Extract, verbatim, all lines starting at the one containing "tin, Texas van" and ending with the final line of the listing, and no others.

※ ※ ※

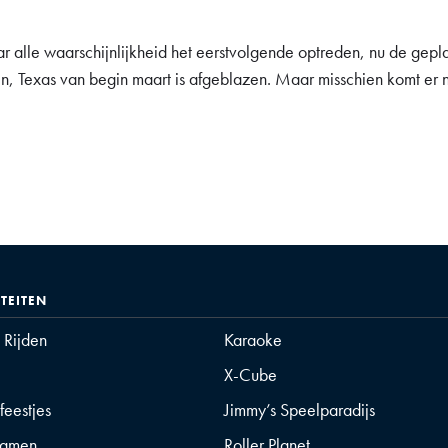
ar alle waarschijnlijkheid het eerstvolgende optreden, nu de gepl
tin, Texas van begin maart is afgeblazen. Maar misschien komt er
ITEITEN
t Rijden
Karaoke
X-Cube
feestjes
Jimmy’s Speelparadijs
gamen
Roller Planet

※ ※ ※

Answer section -
tin, Texas van begin maart is afgeblazen. Maar misschien komt er
ITEITEN
t Rijden
Karaoke
X-Cube
feestjes
Jimmy’s Speelparadijs
gamen
Roller Planet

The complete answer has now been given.